In such a context, it seems promising to focus on life writing and subforms such as autofiction to account for changed perceptions of subjectivity through serial, serializing and fictionalizing modes of self-narrative. While this can relate to self-presentation in social media, it is however striking how shared effects can be observed in literary narratives and autobiographies, however leading to different intents and purposes. As one contemporary example, Paul Auster’s repeated autobiographical narratives showcase the authorial self as a serially presented entity. Employing diverging narrative techniques such as the use of first, second- and third-person narrative perspective, alongside deferring conventional temporal structures, the serialised self and a serialising author appear as evasive categories. Rather, conventional modes of subjectivity and self-narrative are challenged through both a serial structure, but also through autofictive elements as destabilising fixed truth-claims. Ultimately, by ‘repetition with variation’ (Kelleter 2012), there is more than one story to tell. Thus, seriality can be seen as one epitome for staging (creative) re-inventions of the self, as in Auster’s case through writing. In reading his texts as distinct modes of autobiography, this talk therefore aims to delineate serial self-narrations and autofictions as contemporary phenomena of self-invention and self-fashioning. By examining how serial self-presentations are carried out in literary narratives, this talk also adds to a larger debate on digitalized life-writing by contextualizing re-framed modes of subjectivity.
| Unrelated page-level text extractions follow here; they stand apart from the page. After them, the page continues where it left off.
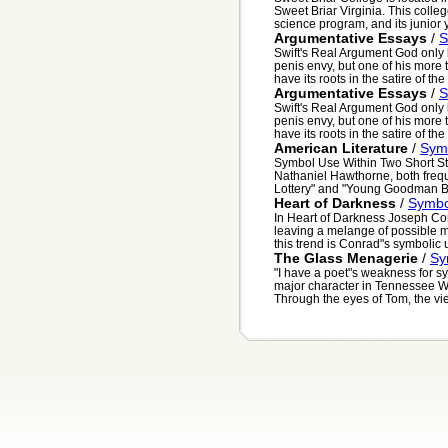
Sweet Briar Virginia. This colle
science program, and its junior y
Argumentative Essays
/
S
Swift's Real Argument God only
penis envy, but one of his more 
have its roots in the satire of the l
Argumentative Essays
/
S
Swift's Real Argument God only
penis envy, but one of his more 
have its roots in the satire of the l
American Literature
/
Symb
Symbol Use Within Two Short St
Nathaniel Hawthorne, both frequ
Lottery" and "Young Goodman B
Heart of Darkness
/
Symbol
In Heart of Darkness Joseph Co
leaving a melange of possible m
this trend is Conrad"s symbolic us
The Glass Menagerie
/
Sy
"I have a poet"s weakness for s
major character in Tennessee Wi
Through the eyes of Tom, the vie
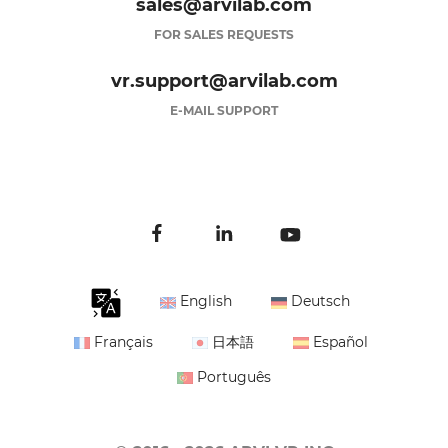
sales@arvilab.com
FOR SALES REQUESTS
vr.support@arvilab.com
E-MAIL SUPPORT
English
Deutsch
Français
日本語
Español
Português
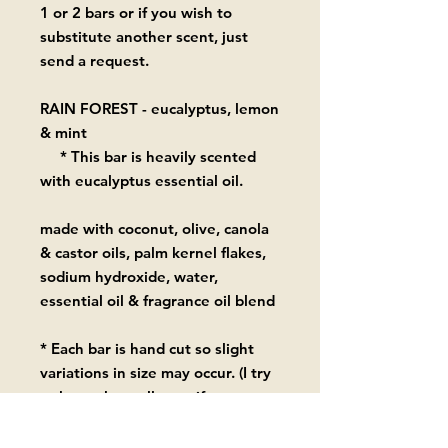
1 or 2 bars or if you wish to
substitute another scent, just
send a request.
RAIN FOREST - eucalyptus, lemon
& mint
* This bar is heavily scented
with eucalyptus essential oil.
made with coconut, olive, canola
& castor oils, palm kernel flakes,
sodium hydroxide, water,
essential oil & fragrance oil blend
* Each bar is hand cut so slight
variations in size may occur. (I try
to keep them all as uniform as
possible in the 5.6 oz - 6.1 oz
range.)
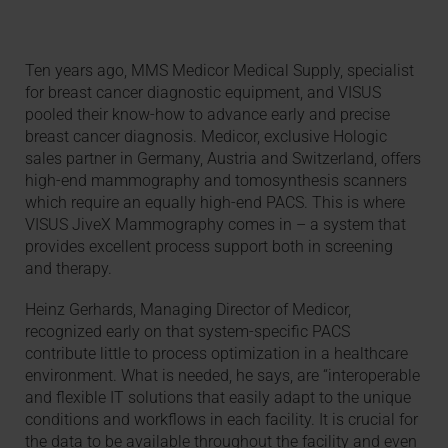
Ten years ago, MMS Medicor Medical Supply, specialist
for breast cancer diagnostic equipment, and VISUS
pooled their know-how to advance early and precise
breast cancer diagnosis. Medicor, exclusive Hologic
sales partner in Germany, Austria and Switzerland, offers
high-end mammography and tomosynthesis scanners
which require an equally high-end PACS. This is where
VISUS JiveX Mammography comes in – a system that
provides excellent process support both in screening
and therapy.
Heinz Gerhards, Managing Director of Medicor,
recognized early on that system-specific PACS
contribute little to process optimization in a healthcare
environment. What is needed, he says, are “interoperable
and flexible IT solutions that easily adapt to the unique
conditions and workflows in each facility. It is crucial for
the data to be available throughout the facility and even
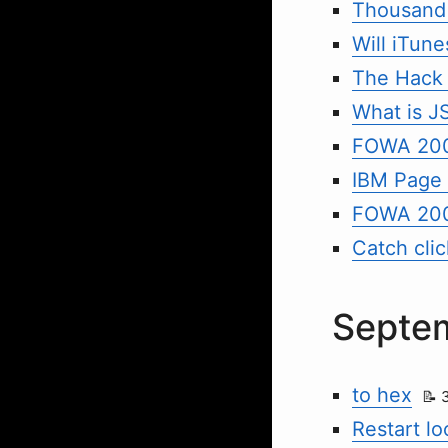
Thousand 
Will iTune
The Hack
What is 
FOWA 200
IBM Page 
FOWA 20
Catch cli
Septe
to hex
Restart l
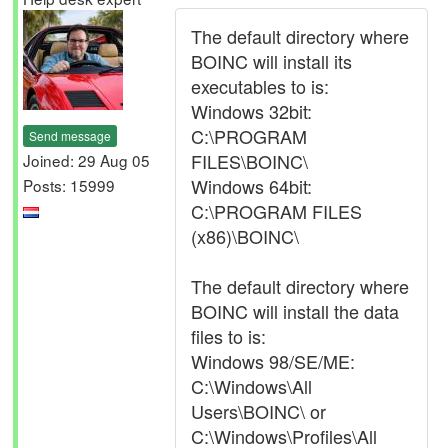
The default directory where
BOINC will install its
executables to is:
Windows 32bit:
C:\PROGRAM
Send message
FILES\BOINC\
Joined: 29 Aug 05
Windows 64bit:
Posts: 15999
C:\PROGRAM FILES
(x86)\BOINC\
The default directory where
BOINC will install the data
files to is:
Windows 98/SE/ME:
C:\Windows\All
Users\BOINC\ or
C:\Windows\Profiles\All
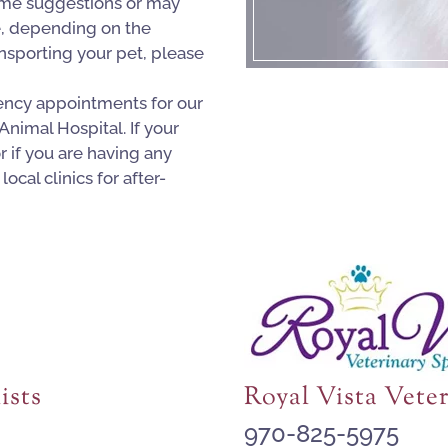
me suggestions or may
e, depending on the
ransporting your pet, please
ncy appointments for our
 Animal Hospital. If your
 if you are having any
local clinics for after-
ists
Royal Vista Veter
970-825-5975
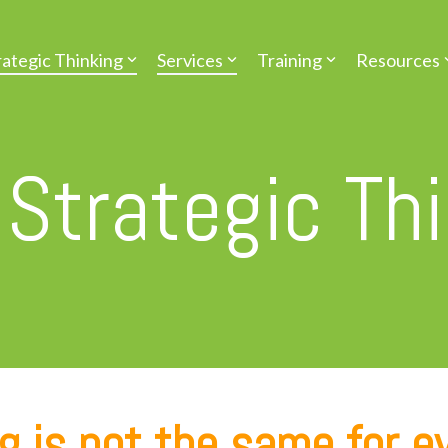
rategic Thinking
Services
Training
Resources
 Strategic Th
g is not the same for e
Ricarda Menn, M.A. Institut für England- und Amerikastudien, Goethe Universität Frankfurt am Main, menn@em.uni-frankfurt.de


Technology, Transparency and the Digitized Self in Dave Eggers’ The Circle

In Dave Eggers’ dystopian novel The Circle (2013), a young woman named Mae becomes enmeshed in the shiny, seemingly perfect world of digital communication created by her new employer, a Californian tech company called the Circle. As increasingly complicated social and psychological dynamics unfold, the reader witnesses how the company and its digital social network become places of control, surveillance, and a general limitation of individual liberty. But how do things come that far? Why is it that bright young talents like Mae and her colleagues choose to subscribe to a system that, in the end, comes to resemble a totalitarian state?
The talk will focus on some of the central ideological tenets behind the Circle’s mission—such as instrumental reason, quantification, and utilitarianism—in order to find an answer to these questions. Reading these principles as interrelated elements of a coherent, enlightened world view, the talk will probe into what Horkheimer and Adorno call “the mysterious willingness of the technologically educated masses to fall under the spell of any despotism”. Eggers’ novel will consequently be read as an exemplification of the curiously self-destructive momentum of enlightenment thinking: those dynamics that lead to a fetishisation of numbers, transparency and technology—at a cost for the individual. That cost, finally, will be a further point of consideration: What does the Circle do to Mae, to her life? How does Eggers portray the impact of digital technology on the individual? And what, if anything, can we as individuals take home from The Circle?